Often, I’m mocked for writing about “losers,” or for being a “loser” myself, but only true losers speak that way. To be smug is to cut oneself off from nearly all of life, thus to lose in the ugliest way.
Injected, the executed grin in gratitude, then curse those who won’t join them. Annihilated, they fancy themselves winners.
2 comments:
I have a similar story to Evelyn’s Hippo. Back where I’m from(front range of Colorado) there was a big old bull elk named ‘big boy’ that roamed the rural mapleton neighborhood of Boulder Colorado. Old and tame the locals never feared its large stature, and ominous rack of horns.
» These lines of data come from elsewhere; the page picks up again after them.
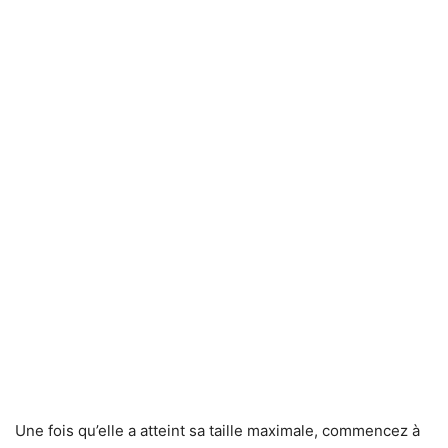
Une fois qu’elle a atteint sa taille maximale, commencez à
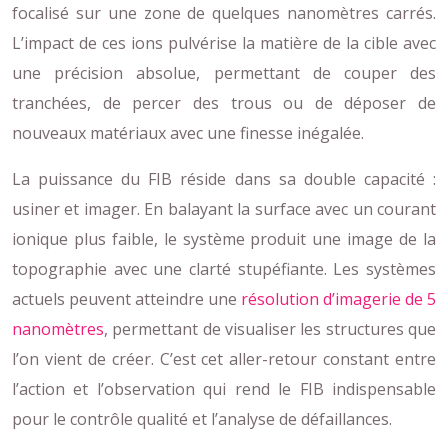
focalisé sur une zone de quelques nanomètres carrés.
L’impact de ces ions pulvérise la matière de la cible avec
une précision absolue, permettant de couper des
tranchées, de percer des trous ou de déposer de
nouveaux matériaux avec une finesse inégalée.
La puissance du FIB réside dans sa double capacité :
usiner et imager. En balayant la surface avec un courant
ionique plus faible, le système produit une image de la
topographie avec une clarté stupéfiante. Les systèmes
actuels peuvent atteindre une
résolution d’imagerie de 5
nanomètres
, permettant de visualiser les structures que
l’on vient de créer. C’est cet aller-retour constant entre
l’action et l’observation qui rend le FIB indispensable
pour le contrôle qualité et l’analyse de défaillances.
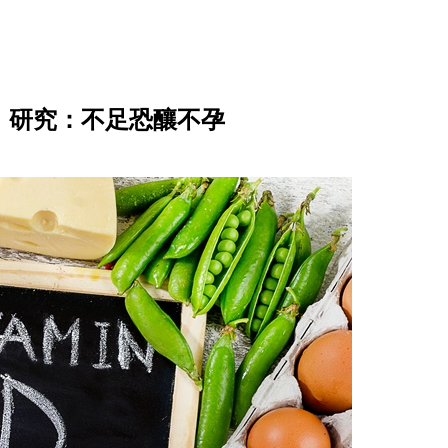
！研究：不足恐釀不孕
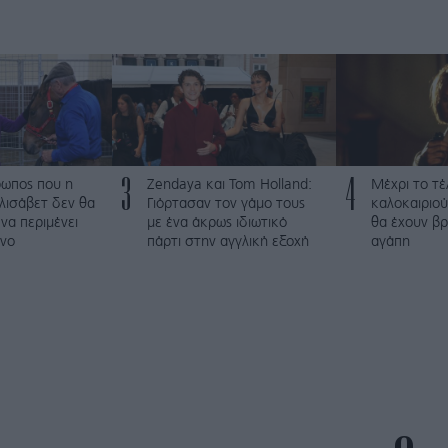
3
4
ρωπος που η
Zendaya και Tom Holland:
Μέχρι το τέ
λισάβετ δεν θα
Γιόρτασαν τον γάμο τους
καλοκαιριού
να περιμένει
με ένα άκρως ιδιωτικό
θα έχουν βρ
νο
πάρτι στην αγγλική εξοχή
αγάπη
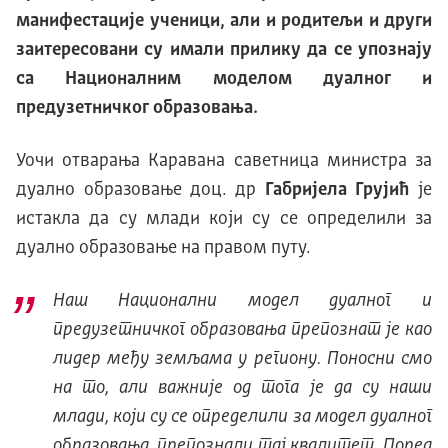
манифестације ученици, али и родитељи и други
заитересовани су имали прилику да се упознају
са Националним моделом дуалног и
предузетничког образовања.
Уочи отварања Каравана саветница министра за
дуално образовање доц. др
Габријела Грујић
је
истакла да су млади који су се определили за
дуално образовање на правом путу.
Наш Национални модел дуалног и
предузетничког образовања препознат је као
лидер међу земљама у региону. Поносни смо
на то, али важније од тога је да су наши
млади, који су се определили за модел дуалног
образовања, препознали тај квалитет. Поред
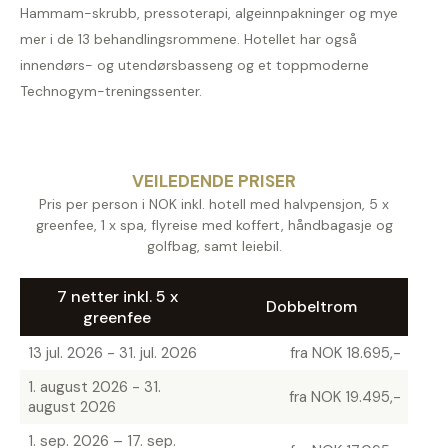
Hammam-skrubb, pressoterapi, algeinnpakninger og mye
mer i de 13 behandlingsrommene. Hotellet har også
innendørs- og utendørsbasseng og et toppmoderne
Technogym-treningssenter.
VEILEDENDE PRISER
Pris per person i NOK inkl. hotell med halvpensjon, 5 x
greenfee, 1 x spa, flyreise med koffert, håndbagasje og
golfbag, samt leiebil.
7 netter inkl. 5 x
Dobbeltrom
greenfee
13 jul. 2026 - 31. jul. 2026
fra NOK 18.695,-
1. august 2026 - 31.
fra NOK 19.495,-
august 2026
1. sep. 2026 – 17. sep.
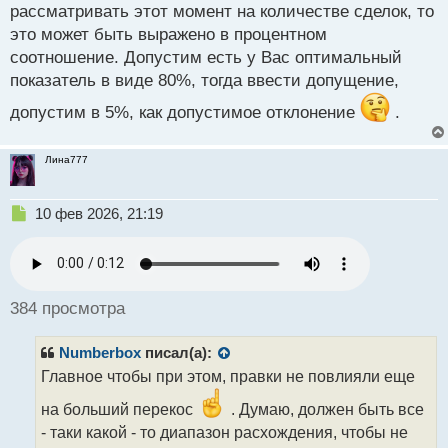
рассматривать этот момент на количестве сделок, то
т
это может быть выражено в процентном
соотношение. Допустим есть у Вас оптимальный
показатель в виде 80%, тогда ввести допущение,
допустим в 5%, как допустимое отклонение
.
Лина777
Н
10 фев 2026, 21:19
е
п
р
о
ч
384 просмотра
и
т
Numberbox
писал(а):
а
н
Главное чтобы при этом, правки не повлияли еще
н
на больший перекос
. Думаю, должен быть все
ы
й
- таки какой - то диапазон расхождения, чтобы не
п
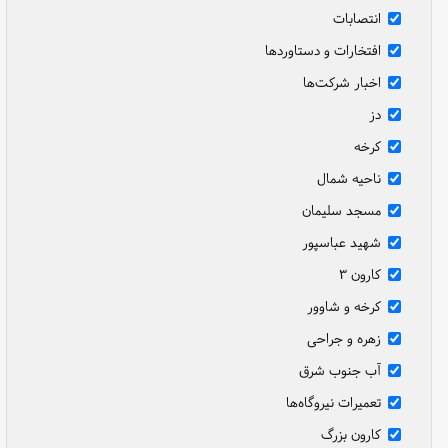
انتصابات
افتخارات و دستاوردها
اخبار شرکت‌ها
دز
کرخه
ناحیه شمال
مسجد سلیمان
شهید عباسپور
کارون ۳
کرخه و شاوور
زهره و جراحی
آب جنوب شرق
تعمیرات نیروگاه‌ها
کارون بزرگ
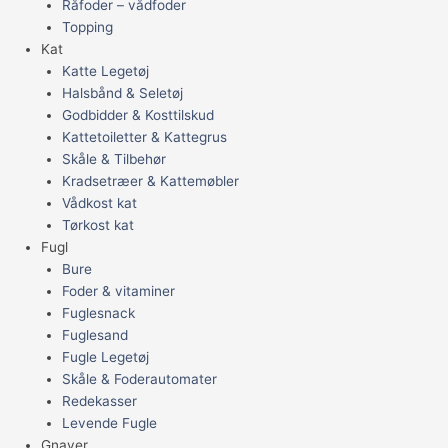
Råfoder – vådfoder
Topping
Kat
Katte Legetøj
Halsbånd & Seletøj
Godbidder & Kosttilskud
Kattetoiletter & Kattegrus
Skåle & Tilbehør
Kradsetræer & Kattemøbler
Vådkost kat
Tørkost kat
Fugl
Bure
Foder & vitaminer
Fuglesnack
Fuglesand
Fugle Legetøj
Skåle & Foderautomater
Redekasser
Levende Fugle
Gnaver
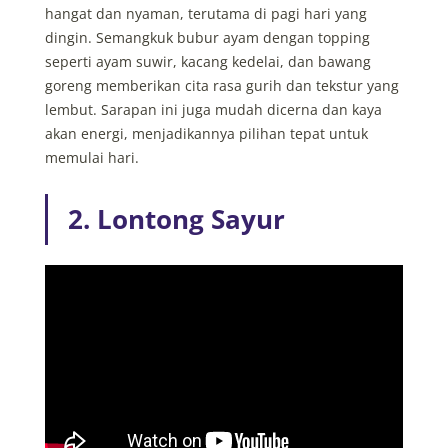
hangat dan nyaman, terutama di pagi hari yang
dingin. Semangkuk bubur ayam dengan topping
seperti ayam suwir, kacang kedelai, dan bawang
goreng memberikan cita rasa gurih dan tekstur yang
lembut. Sarapan ini juga mudah dicerna dan kaya
akan energi, menjadikannya pilihan tepat untuk
memulai hari.
2. Lontong Sayur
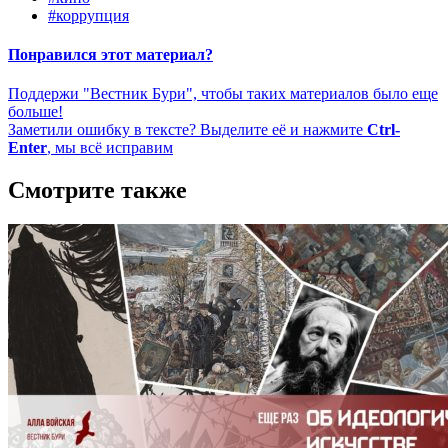
#коррупция
Понравился этот материал?
Поддержи "Вестник Бури", чтобы таких материалов было еще
больше!
Заметили ошибку в тексте? Выделите её и нажмите
Ctrl-
Enter
, мы всё исправим
Смотрите также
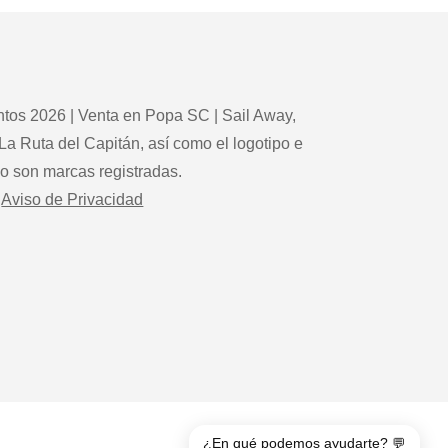
tos 2026 | Venta en Popa SC | Sail Away,
La Ruta del Capitán, así como el logotipo e
po son marcas registradas.
Aviso de Privacidad
¿En qué podemos ayudarte? 💬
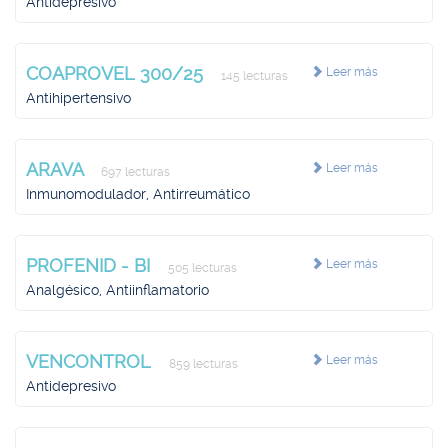
Antidepresivo
COAPROVEL 300/25
Leer más
145 lecturas
Antihipertensivo
ARAVA
Leer más
697 lecturas
Inmunomodulador, Antirreumático
PROFENID - BI
Leer más
505 lecturas
Analgésico, Antiinflamatorio
VENCONTROL
Leer más
859 lecturas
Antidepresivo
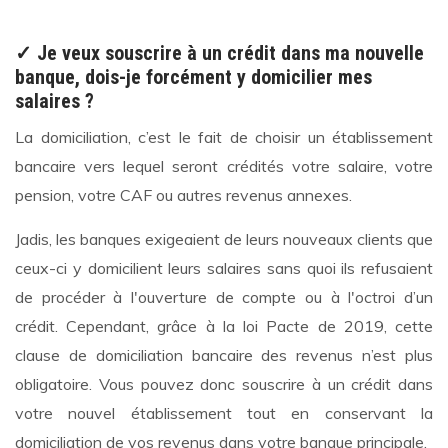
✓ Je veux souscrire à un crédit dans ma nouvelle
banque, dois-je forcément y domicilier mes
salaires ?
La domiciliation, c’est le fait de choisir un établissement
bancaire vers lequel seront crédités votre salaire, votre
pension, votre CAF ou autres revenus annexes.
Jadis, les banques exigeaient de leurs nouveaux clients que
ceux-ci y domicilient leurs salaires sans quoi ils refusaient
de procéder à l'ouverture de compte ou à l'octroi d’un
crédit. Cependant, grâce à la loi Pacte de 2019, cette
clause de domiciliation bancaire des revenus n’est plus
obligatoire. Vous pouvez donc souscrire à un crédit dans
votre nouvel établissement tout en conservant la
domiciliation de vos revenus dans votre banque principale.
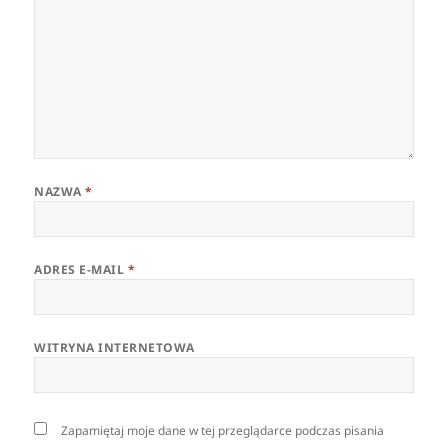
NAZWA
*
ADRES E-MAIL
*
WITRYNA INTERNETOWA
Zapamiętaj moje dane w tej przeglądarce podczas pisania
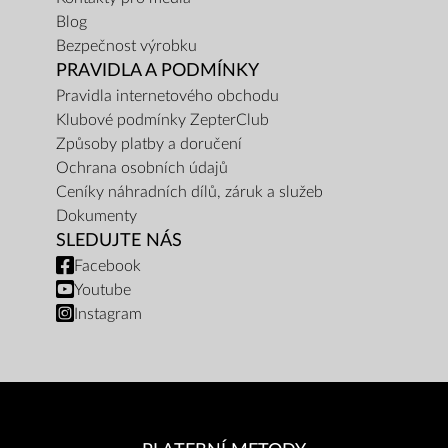
Blog
Bezpečnost výrobku
PRAVIDLA A PODMÍNKY
Pravidla internetového obchodu
Klubové podmínky ZepterClub
Způsoby platby a doručení
Ochrana osobních údajů
Ceníky náhradních dílů, záruk a služeb
Dokumenty
SLEDUJTE NÁS
Facebook
Youtube
Instagram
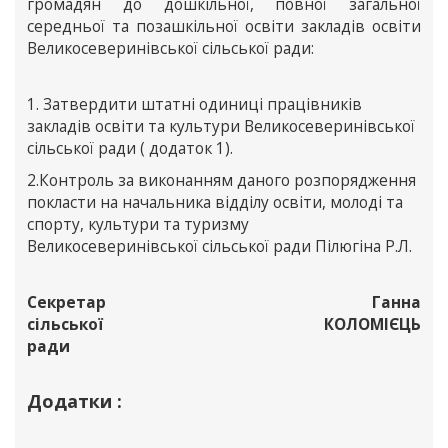
громадян до дошкільної, повної загальної
середньої та позашкільної освіти закладів освіти
Великосеверинівської сільської ради:
1. Затвердити штатні одиниці працівників
закладів освіти та культури Великосеверинівської
сільської ради ( додаток 1).
2.Контроль за виконанням даного розпорядження
покласти на начальника відділу освіти, молоді та
спорту, культури та туризму
Великосеверинівської сільської ради Пілюгіна Р.Л.
Секретар
Ганна
сільської
КОЛОМІЄЦЬ
ради
Додатки :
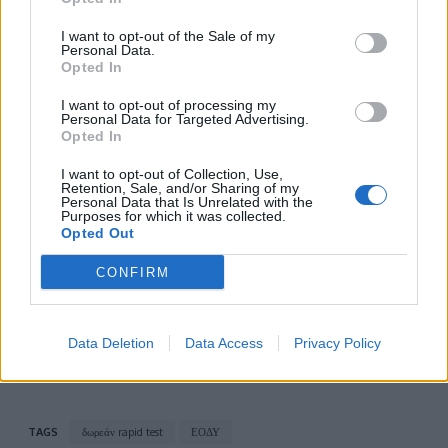
07:30-14:30
I want to opt-out of the Sale of my
Χίος, Κ.Υ ΕΟΔΥ Χίου, Λετσαίνης 1 & Αγ.
Personal Data.
Opted In
Ειρήνης, 07:30-14:30
Χίος, Πλατεία Βουνακίου Χίου, 07:30-14:30
I want to opt-out of processing my
Personal Data for Targeted Advertising.
Χίος, Αρμόλια, 09:00-12:00
Opted In
I want to opt-out of Collection, Use,
Διαβάστε επίσης
Retention, Sale, and/or Sharing of my
Personal Data that Is Unrelated with the
Purposes for which it was collected.
Πώς να προετοιμαστείτε για να αντέξετε τις
Opted Out
αλλεργίες της άνοιξης
CONFIRM
Ενεργειακή αναβάθμιση του Νοσοκομείου
Κεφαλληνίας και 7 Κέντρων Υγείας
Data Deletion
Data Access
Privacy Policy
TAGS
δωρεάν rapid test
ΕΟΔΥ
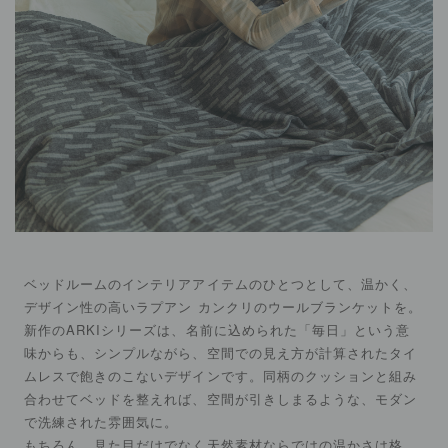
ベッドルームのインテリアアイテムのひとつとして、温かく、
デザイン性の高いラプアン カンクリのウールブランケットを。
新作のARKIシリーズは、名前に込められた「毎日」という意
味からも、シンプルながら、空間での見え方が計算されたタイ
ムレスで飽きのこないデザインです。同柄のクッションと組み
合わせてベッドを整えれば、空間が引きしまるような、モダン
で洗練された雰囲気に。
もちろん、見た目だけでなく天然素材ならではの温かさは格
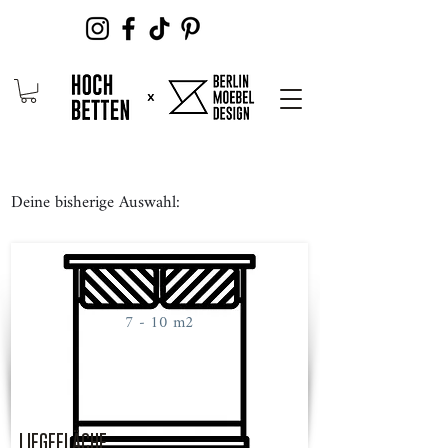
Deine bisherige Auswahl:
7 - 10 m2
LIEGEFLÄCHE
It was welcomed to roam across yards in and out of various green belts, and just like the local people’ big boy’s number one enemy became the cops - they stalked him on into someone’s yard and shot him dead - then as cops usually do, they lied about.
https://www.foxnews.com/us/former-boulder-police-officer-gets-4-years-of-probation-for-killing-big-boy-trophy-elk
In a similar case in Estes Park Co the non-badged perp did actual jail time for killing a tame elk.